🤖 AI Summary
Acoustic scene classification (ASC) suffers from domain shift induced by device heterogeneity, leading to substantial performance degradation under label scarcity. Conventional curriculum learning approaches employ static sample ordering or weighting schemes, failing to adapt to the dynamic evolution of sample difficulty and marginal utility during training. To address this, we propose a dynamic dual-signal curriculum learning framework that jointly models two time-varying signals: domain invariance—capturing cross-device commonalities—and learning progress—reflecting sample difficulty and model convergence status. These signals jointly inform real-time sample weighting: early training emphasizes domain-invariant features, while device-specific modeling is progressively incorporated later. Evaluated on the DCASE 2024 Task 1 benchmark, our method significantly improves cross-device classification accuracy across diverse labeling budgets and demonstrates superior generalization to unseen devices, validating the efficacy of data-efficient, adaptive curriculum design.
📝 Abstract
Acoustic scene classification (ASC) suffers from device-induced domain shift, especially when labels are limited.
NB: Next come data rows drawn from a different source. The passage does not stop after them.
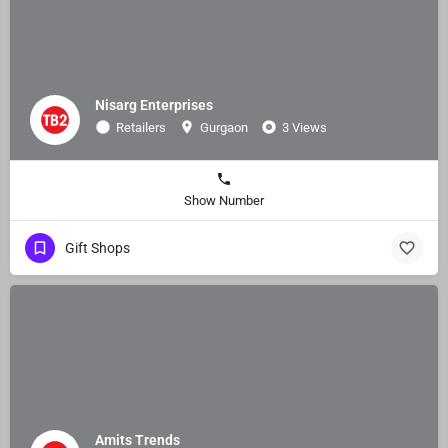
Nisarg Enterprises
Retailers
Gurgaon
3 Views
Show Number
Gift Shops
Amits Trends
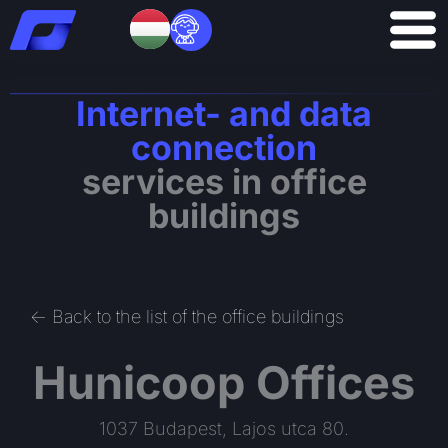
Skip
to
content
Internet- and data
connection
services in office
buildings
<- Back to the list of the office buildings
Hunicoop Offices
1037 Budapest, Lajos utca 80.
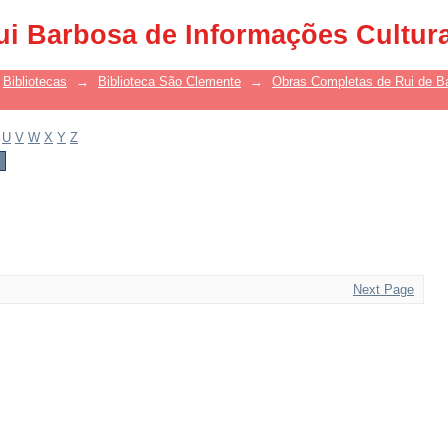
ui Barbosa de Informações Cultur
Bibliotecas
→
Biblioteca São Clemente
→
Obras Completas de Rui de B
U
V
W
X
Y
Z
Next Page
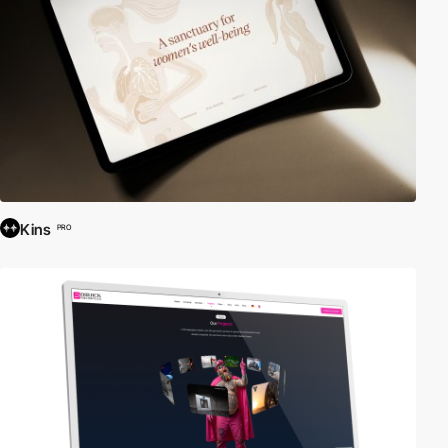
Kins
PRO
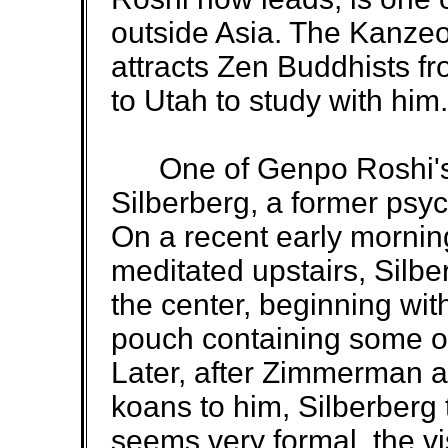
outside Asia. The Kanzeo
attracts Zen Buddhists f
to Utah to study with him.
One of Genpo Roshi's 
Silberberg, a former psy
On a recent early morning
meditated upstairs, Silber
the center, beginning wit
pouch containing some o
Later, after Zimmerman a
koans to him, Silberberg t
seems very formal, the v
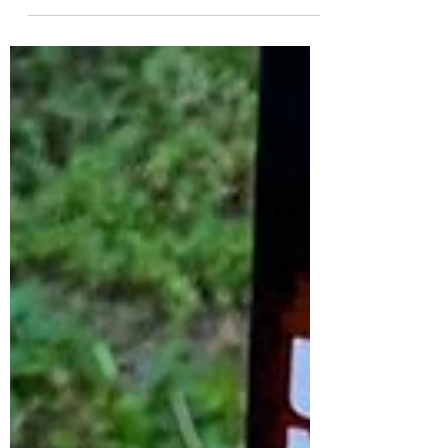
ready for a flavour celebration! 🤩🥧 Picture
the...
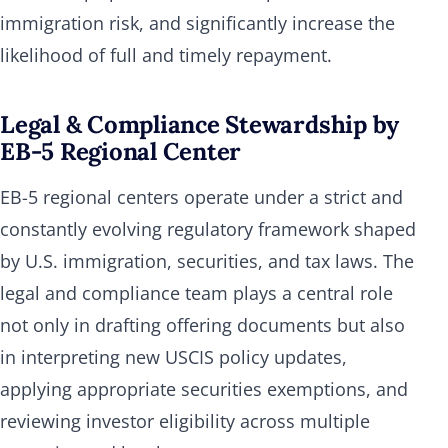
immigration risk, and significantly increase the
likelihood of full and timely repayment.
Legal & Compliance Stewardship by
EB-5 Regional Center
EB-5 regional centers operate under a strict and
constantly evolving regulatory framework shaped
by U.S. immigration, securities, and tax laws. The
legal and compliance team plays a central role
not only in drafting offering documents but also
in interpreting new USCIS policy updates,
applying appropriate securities exemptions, and
reviewing investor eligibility across multiple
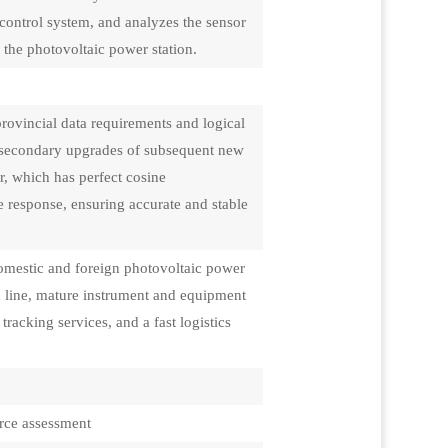
control system, and analyzes the sensor
f the photovoltaic power station.
provincial data requirements and logical
s secondary upgrades of subsequent new
or, which has perfect cosine
re response, ensuring accurate and stable
omestic and foreign photovoltaic power
on line, mature instrument and equipment
racking services, and a fast logistics
urce assessment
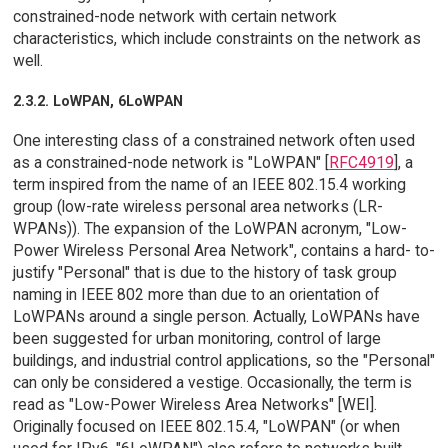
constrained-node network with certain network
characteristics, which include constraints on the network as
well.
2.3.2. LoWPAN, 6LoWPAN
One interesting class of a constrained network often used
as a constrained-node network is "LoWPAN" [
RFC4919
], a
term inspired from the name of an IEEE 802.15.4 working
group (low-rate wireless personal area networks (LR-
WPANs)). The expansion of the LoWPAN acronym, "Low-
Power Wireless Personal Area Network", contains a hard- to-
justify "Personal" that is due to the history of task group
naming in IEEE 802 more than due to an orientation of
LoWPANs around a single person. Actually, LoWPANs have
been suggested for urban monitoring, control of large
buildings, and industrial control applications, so the "Personal"
can only be considered a vestige. Occasionally, the term is
read as "Low-Power Wireless Area Networks" [WEI].
Originally focused on IEEE 802.15.4, "LoWPAN" (or when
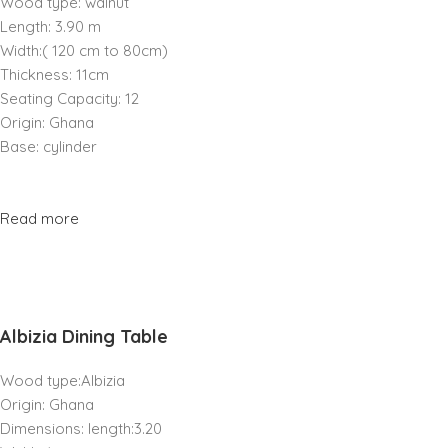
Wood type: walnut
Length: 3.90 m
Width:( 120 cm to 80cm)
Thickness: 11cm
Seating Capacity: 12
Origin: Ghana
Base: cylinder
Read more
Albizia Dining Table
Wood type:Albizia
Origin: Ghana
Dimensions: length:3.20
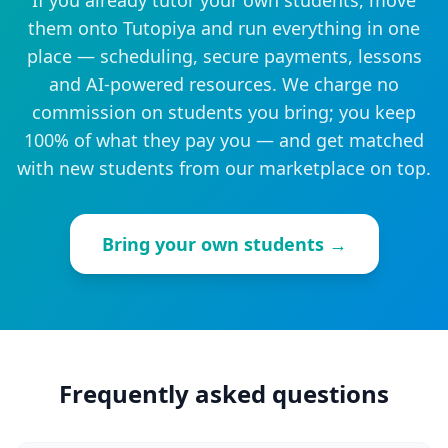
If you already tutor your own students, move
them onto Tutopiya and run everything in one
place — scheduling, secure payments, lessons
and AI-powered resources. We charge no
commission on students you bring; you keep
100% of what they pay you — and get matched
with new students from our marketplace on top.
Bring your own students →
Frequently asked questions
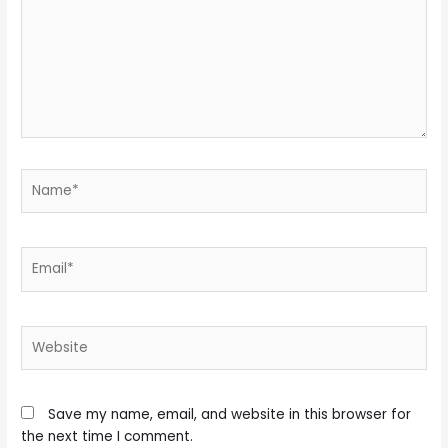
Name*
Email*
Website
Save my name, email, and website in this browser for
the next time I comment.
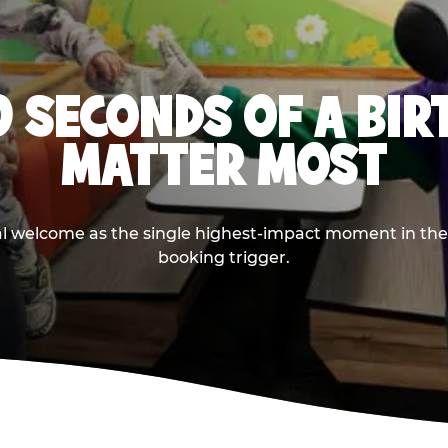
0 SECONDS OF A BI
MATTER MOST
ival welcome as the single highest-impact moment in t
booking trigger.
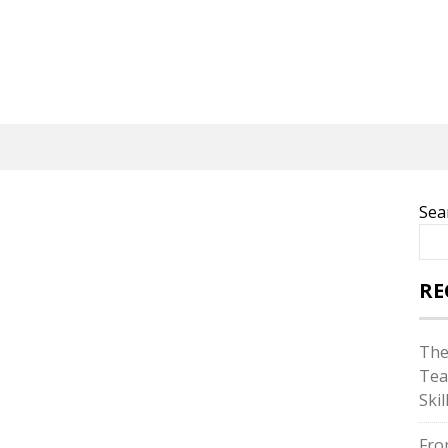
Sea
RE
The
Tea
Skil
Fro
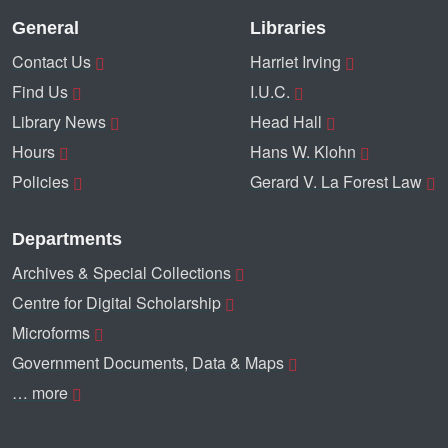
General
Libraries
Contact Us
Harriet Irving
Find Us
I.U.C.
Library News
Head Hall
Hours
Hans W. Klohn
Policies
Gerard V. La Forest Law
Departments
Archives & Special Collections
Centre for Digital Scholarship
Microforms
Government Documents, Data & Maps
… more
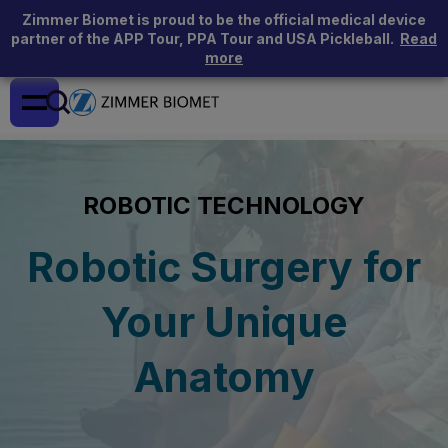
Zimmer Biomet is proud to be the official medical device
partner of the APP Tour, PPA Tour and USA Pickleball.
Read
more
ROBOTIC TECHNOLOGY
Robotic Surgery for
Your Unique
Anatomy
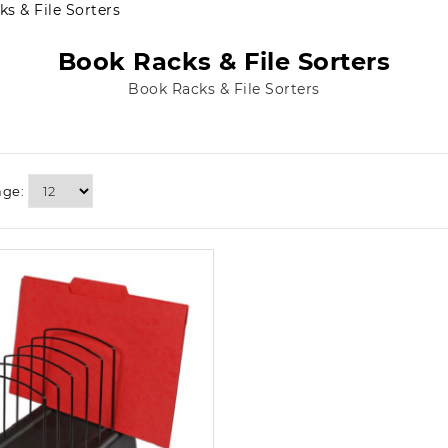
s & File Sorters
Book Racks & File Sorters
Book Racks & File Sorters
age:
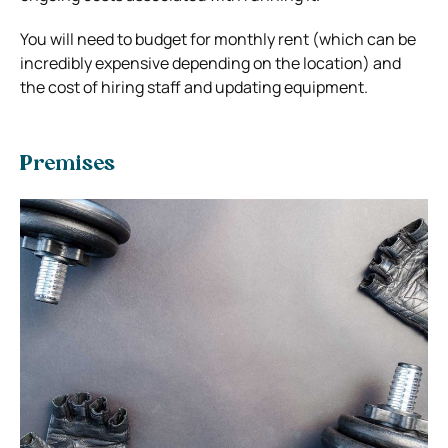
You will need to budget for monthly rent (which can be
incredibly expensive depending on the location) and
the cost of hiring staff and updating equipment.
Premises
Prior work focuses on curriculum-based training schedules that structure data presentation by ordering or reweighting training examples from easy-to-hard to facilitate learning; however, existing curricula are static, fixing the ordering or the weights before training and ignoring that example difficulty and marginal utility evolve with the learned representation. To overcome this limitation, we propose the Dynamic Dual-Signal Curriculum (DDSC), a training schedule that adapts the curriculum online by combining two signals computed each epoch: a domain-invariance signal and a learning-progress signal. A time-varying scheduler fuses these signals into per-example weights that prioritize domain-invariant examples in early epochs and progressively emphasize device-specific cases. DDSC is lightweight, architecture-agnostic, and introduces no additional inference overhead. Under the official DCASE 2024 Task~1 protocol, DDSC consistently improves cross-device performance across diverse ASC baselines and label budgets, with the largest gains on unseen-device splits.